36. Theatertreffen in Berlin

Rosenverkäufer

Dem 36. Berliner Theatertreffen gehen überraschenderweise keine internen Querelen und externen Kraftmeiereien voraus, sondern man läßt vorab ganz einfach Blumen sprechen, vielleicht weil es am Rote-Nelken-Erster-Mai beginnt. Es zieren jedoch - nur leicht verfremdet - rote Rosen das Plakat und versprechen von 1. bis 24. Mai einen prächtigen Blütenkranz "bemerkenswerter Aufführungen" aus Deutschland, Österreich und der Schweiz.

Die fünf Juroren, heißt es, hatten es diesmal leicht, denn die Saison war ziemlich gut. Leicht, so die launige Ankündigung, hätten sie es sich trotzdem nicht gemacht. In 37 Städten sahen sie 200 Darbietungen und luden schließlich zehn davon ein: Drei aus Wien, zwei aus Hamburg, zwei aus Berlin, je eine aus Leipzig, Bonn und Zürich. Bei der Auswahl, so die offizielle Presseerklärung, ließ sich das Juroren-Quintett in erster Linie "von der Nachbrenndauer der Aufführungen" leiten. Die hübsche Formulierung in Ehren, aber die Auswahl wirkt vor allem bodenständig-grundsolide, ohne besondere Höhen und Tiefen und eben auch ohne Dornen, die doch eigentlich zur Rose gehören.

Ausgenommen davon ist allerdings unbedingt die Volksbühne am Rosa-Luxemburg-Platz mit Sartres Politparabel "Schmutzige Hände", von Frank Castorf zur ungestümen "Underground"-Filmmusik in den heutigen Balkan gewuchtet, daß es nur so kracht. Die andere Extrem-Inszenierung ist "Gesäubert" von Sarah Kane. Die britische Autorin beging mit 28 Jahren im Februar Selbstmord. Altmeister Peter Zadek machte aus den bizarren Dirty-Doktorspielen in den Hamburger Kammerspielen einen kurzweiligen bunten Abend mit exquisiter Besetzung (Susanne Lothar, Ulrich Mühe).

Der 30jährige Philip Tiedemann ist diesmal der jüngste Regisseur und stellt drei Dramolette von Thomas Bernhard unter dem Titel "Claus Peymann kauft sich eine Hose und geht mit mir essen" aus dem Akademietheater Wien vor.
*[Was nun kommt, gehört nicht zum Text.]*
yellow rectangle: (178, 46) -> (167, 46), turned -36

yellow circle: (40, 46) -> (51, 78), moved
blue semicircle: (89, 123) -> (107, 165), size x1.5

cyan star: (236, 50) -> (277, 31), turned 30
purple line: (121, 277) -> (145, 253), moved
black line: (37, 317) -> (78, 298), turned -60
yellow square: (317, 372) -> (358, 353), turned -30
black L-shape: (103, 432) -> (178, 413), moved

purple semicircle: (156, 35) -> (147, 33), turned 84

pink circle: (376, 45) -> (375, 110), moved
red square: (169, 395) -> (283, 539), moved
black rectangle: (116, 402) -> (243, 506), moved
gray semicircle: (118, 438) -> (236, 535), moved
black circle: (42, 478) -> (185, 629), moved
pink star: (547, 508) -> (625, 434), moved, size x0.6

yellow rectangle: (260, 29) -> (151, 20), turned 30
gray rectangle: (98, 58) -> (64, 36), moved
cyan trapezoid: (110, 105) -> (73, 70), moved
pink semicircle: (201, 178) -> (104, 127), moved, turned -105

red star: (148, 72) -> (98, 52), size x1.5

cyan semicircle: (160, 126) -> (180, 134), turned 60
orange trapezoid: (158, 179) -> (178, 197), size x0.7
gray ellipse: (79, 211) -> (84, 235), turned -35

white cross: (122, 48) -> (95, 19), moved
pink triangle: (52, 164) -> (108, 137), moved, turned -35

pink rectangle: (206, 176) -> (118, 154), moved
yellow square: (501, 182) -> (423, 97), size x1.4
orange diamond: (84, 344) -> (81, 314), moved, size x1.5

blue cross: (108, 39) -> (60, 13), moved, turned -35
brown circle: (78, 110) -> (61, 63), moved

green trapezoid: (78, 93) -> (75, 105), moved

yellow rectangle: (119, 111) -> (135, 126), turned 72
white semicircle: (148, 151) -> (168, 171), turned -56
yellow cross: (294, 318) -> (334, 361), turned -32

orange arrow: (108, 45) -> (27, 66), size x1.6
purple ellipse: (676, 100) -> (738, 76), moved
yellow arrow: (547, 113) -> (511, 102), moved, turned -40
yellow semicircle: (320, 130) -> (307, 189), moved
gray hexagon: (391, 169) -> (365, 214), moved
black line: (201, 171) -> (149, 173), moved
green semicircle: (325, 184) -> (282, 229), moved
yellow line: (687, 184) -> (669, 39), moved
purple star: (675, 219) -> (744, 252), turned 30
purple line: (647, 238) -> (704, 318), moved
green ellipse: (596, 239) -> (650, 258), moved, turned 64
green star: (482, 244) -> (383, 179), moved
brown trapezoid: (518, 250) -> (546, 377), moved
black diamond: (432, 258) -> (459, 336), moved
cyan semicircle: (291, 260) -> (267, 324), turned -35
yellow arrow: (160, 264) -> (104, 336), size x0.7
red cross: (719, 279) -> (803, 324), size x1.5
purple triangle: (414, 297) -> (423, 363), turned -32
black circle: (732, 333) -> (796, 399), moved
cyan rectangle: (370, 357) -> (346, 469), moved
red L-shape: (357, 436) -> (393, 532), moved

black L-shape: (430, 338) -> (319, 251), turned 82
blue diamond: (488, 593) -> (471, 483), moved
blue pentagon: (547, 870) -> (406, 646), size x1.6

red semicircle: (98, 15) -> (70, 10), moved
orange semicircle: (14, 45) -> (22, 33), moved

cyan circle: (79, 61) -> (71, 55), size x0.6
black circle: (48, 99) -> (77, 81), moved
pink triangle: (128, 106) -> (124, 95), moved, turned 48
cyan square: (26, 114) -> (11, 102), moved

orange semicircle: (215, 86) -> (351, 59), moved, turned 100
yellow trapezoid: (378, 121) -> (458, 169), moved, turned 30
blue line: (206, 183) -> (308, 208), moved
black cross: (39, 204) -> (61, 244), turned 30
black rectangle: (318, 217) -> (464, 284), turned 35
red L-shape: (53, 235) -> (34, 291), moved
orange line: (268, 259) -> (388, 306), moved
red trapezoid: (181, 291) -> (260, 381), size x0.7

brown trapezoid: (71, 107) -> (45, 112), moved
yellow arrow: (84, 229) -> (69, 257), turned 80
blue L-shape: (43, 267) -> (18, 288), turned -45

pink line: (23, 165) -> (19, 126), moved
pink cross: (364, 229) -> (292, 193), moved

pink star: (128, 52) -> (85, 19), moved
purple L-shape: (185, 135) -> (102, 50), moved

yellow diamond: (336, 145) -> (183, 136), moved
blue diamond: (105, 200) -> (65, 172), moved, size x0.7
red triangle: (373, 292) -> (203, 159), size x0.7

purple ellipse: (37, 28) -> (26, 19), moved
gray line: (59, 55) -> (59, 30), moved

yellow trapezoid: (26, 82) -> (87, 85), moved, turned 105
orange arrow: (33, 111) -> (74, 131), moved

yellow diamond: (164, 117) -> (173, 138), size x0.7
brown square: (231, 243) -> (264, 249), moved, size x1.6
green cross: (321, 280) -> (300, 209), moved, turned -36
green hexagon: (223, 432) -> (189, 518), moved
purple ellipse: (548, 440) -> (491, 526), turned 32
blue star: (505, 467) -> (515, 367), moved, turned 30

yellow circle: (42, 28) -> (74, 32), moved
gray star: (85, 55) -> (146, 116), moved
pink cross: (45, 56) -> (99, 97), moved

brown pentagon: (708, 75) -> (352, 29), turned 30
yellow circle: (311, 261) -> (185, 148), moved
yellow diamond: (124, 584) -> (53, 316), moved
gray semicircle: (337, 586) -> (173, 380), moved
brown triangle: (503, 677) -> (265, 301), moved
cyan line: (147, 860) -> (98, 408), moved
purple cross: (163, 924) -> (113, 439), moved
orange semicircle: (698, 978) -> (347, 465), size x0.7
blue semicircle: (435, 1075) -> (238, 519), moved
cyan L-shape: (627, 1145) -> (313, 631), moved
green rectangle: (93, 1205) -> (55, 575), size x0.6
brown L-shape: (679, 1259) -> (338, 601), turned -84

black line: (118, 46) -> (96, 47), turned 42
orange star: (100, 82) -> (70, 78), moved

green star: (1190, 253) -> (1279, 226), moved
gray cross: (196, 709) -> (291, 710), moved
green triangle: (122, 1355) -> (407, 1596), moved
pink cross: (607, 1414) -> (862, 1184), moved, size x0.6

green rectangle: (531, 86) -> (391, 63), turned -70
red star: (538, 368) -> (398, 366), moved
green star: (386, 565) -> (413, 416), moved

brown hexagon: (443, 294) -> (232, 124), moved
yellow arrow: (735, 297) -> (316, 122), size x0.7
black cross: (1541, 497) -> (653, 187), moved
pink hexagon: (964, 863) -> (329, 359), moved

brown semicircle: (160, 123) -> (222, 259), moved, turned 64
Am Burgtheater inszenierte Achim Freyer "Die Eingeborene" von Franz Xaver Kroetz. Die Kombination aus surrealer Bildsprache (Freyer) mit sozialtrüben Holzschnitten (Kroetz) verspricht lustig zu werden. Den Wiener Reigen ergänzt das Theater in der Josefstadt, wo Regie-Softie Luc Bondy Horv‡ths "Figaro läßt sich scheiden" beschwichtigte.

Vor ihrem Wechsel nach Wien zelebrierte Andrea Breth an der Schaubühne noch Tschechows "Onkel Wanja", und das keineswegs schnell, sondern in dreieinhalb mehr als langen Stunden. Horv‡ths "Geschichten aus dem Wiener Wald" kommen geradewegs aus Hamburg, wo sie Martin Kusej am Thalia Theater realisierte. Matthias Hartmann, bald Intendant in Bochum, hat "Der Kuß des Vergessens" von Botho Strauß mit Otto Sander in Zürich uraufgeführt.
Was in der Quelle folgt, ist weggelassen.